Tuesday, September 25, 2007

On flipping and precaution

Since the world is full of ignorant people that don't understand Swedish, I will try to stick to English.

A very common feature of complex systems (e.g. organisms, ecosystems, the ecosphere, economic systems) is the habit of nonlinear changes. That makes their behavior extremely hard to predict. If you are inside such a system, e.g. a climate
system, they are easy to interpret as stable or predictable.
You make a complicated calculation and come to the conclusion that the temperature (or sea level, or any other characteristic of the system) will change, say, 1% within 100 years. The only thing that can be said
safely of such a calculation is that it is wrong. Complex systems don't change in that way. They flip, i.e. they suddenly change into another state that can not be calculated from the knowledge of their current parts.

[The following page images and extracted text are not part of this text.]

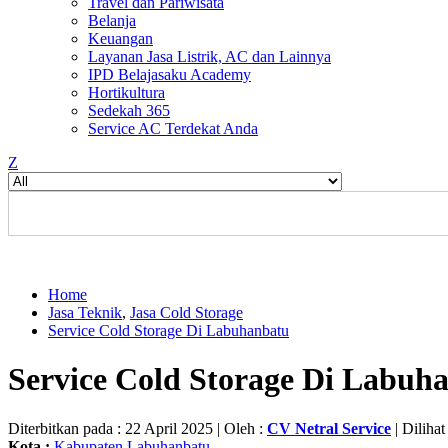
Travel dan Pariwisata
Belanja
Keuangan
Layanan Jasa Listrik, AC dan Lainnya
IPD Belajasaku Academy
Hortikultura
Sedekah 365
Service AC Terdekat Anda
Z
Home
Jasa Teknik
,
Jasa Cold Storage
Service Cold Storage Di Labuhanbatu
Service Cold Storage Di Labuh
Diterbitkan pada : 22 April 2025 | Oleh :
CV Netral Service
| Dilihat
Kota :
Kabupaten Labuhanbatu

Two typical ways of flipping in a complex system. The upper is a 'bifurcation', the system changes into one of two alternate stable states (e.g. a climate changing into a new heat period or a new ice age) the lower is a 'catastrophe' (e.g. a stripped ecosystem that changes into a desert). The main issue is that, after flipping, there is no way back, even if the original variables are restored.

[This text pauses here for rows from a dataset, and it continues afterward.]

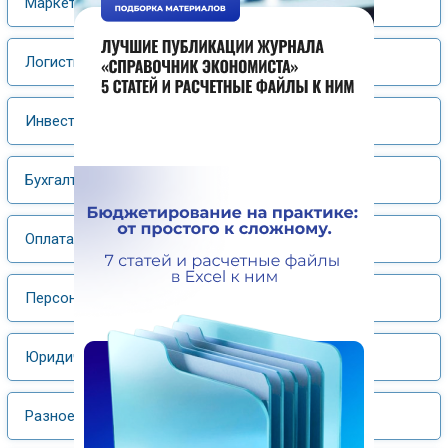
Маркетинг
Логистика
Инвестиции
Бухгалтерский учет, налогообложение
Оплата труда
Персонал
Юридический практикум
Разное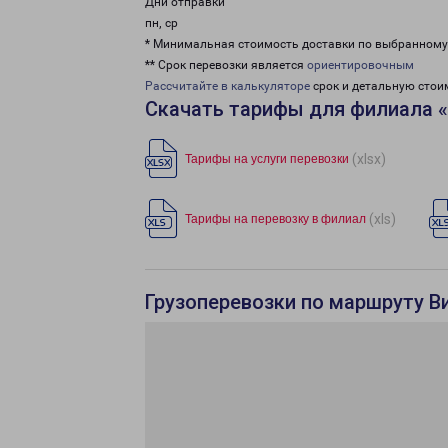
Дни отправки
пн, ср
* Минимальная стоимость доставки по выбранном
** Срок перевозки является
ориентировочным
Рассчитайте в калькуляторе
срок и детальную стои
Скачать тарифы для филиала 
(xlsx)
Тарифы на услуги перевозки
(xls)
Тарифы на перевозку в филиал
Грузоперевозки по маршруту В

If you live within the system, before the flip, you are unable to predict the flip. You may be able to predict that a flip will come, but not when, because there are very few signs from within that the system will make an abrupt change, and how.
If you live in, say, the upper system, some way from the place when the system is so strained that it will bifurcate, you can not tell when the bifurcation will come, because there are no signs of it.

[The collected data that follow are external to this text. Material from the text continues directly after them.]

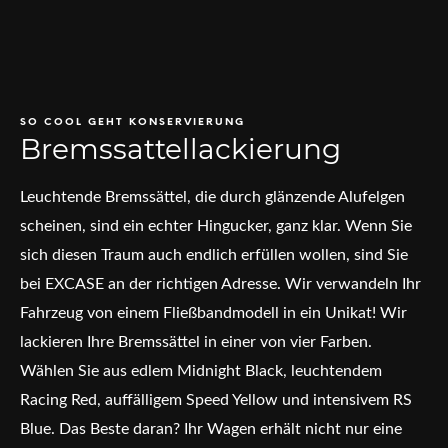
SO COOL GEHT KONSERVIERUNG
Bremssattellackierung
Leuchtende Bremssättel, die durch glänzende Alufelgen
scheinen, sind ein echter Hingucker, ganz klar. Wenn Sie
sich diesen Traum auch endlich erfüllen wollen, sind Sie
bei EXCASE an der richtigen Adresse. Wir verwandeln Ihr
Fahrzeug von einem Fließbandmodell in ein Unikat! Wir
lackieren Ihre Bremssättel in einer von vier Farben.
Wählen Sie aus edlem Midnight Black, leuchtendem
Racing Red, auffälligem Speed Yellow und intensivem RS
Blue. Das Beste daran? Ihr Wagen erhält nicht nur eine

The most beautiful (and recent) example of a climate bifurcation was the change into Younger Dryas about 12000 years ago, when the climate of the Northern hemisphere changed from a warm-moist climate into a cold-dry in a period of less than ten years. It lasted about 1300 years, delaying the start of the current interglacial period.

Possible flips
There is a multitude of possible climate flips. Most of them are interacting with each other, making the overall effect highly unpredictable. Examples are such as the calving of the Ross-ice, the loss of the Gulf stream, the thawing of the polar tundra, emitting methane, the loss of the Arctic polar cap. All of those are non-linear changes, unpredictable until they start, almost impossible to revert when they start.

Run up by the scientists
This blog was written in September 2007. Already in Februay 2008, it has become an official truth.
Read the article in Independent.

What can we do?
Treat climate flips as a pack of lions on the savanna; chose another path that leads away from them. Currently, the widest path that leads into a climate flip is the emission of of ghg, notably carbon dioxide. But, as in the case with the lion pack, it is senseless to go slower into the pack (equivalent of emitting less carbon dioxide), you have go backwards, i.e. you have to diminish the carbon dioxide cloud. I.e. reduce it by more than you emit.
Ceterum censeo: You have to bind carbon (in the form of charcoal) at a faster rate than you emit carbon dioxide.
Otherwise it is like standing there, looking at the lions, until they get hungry.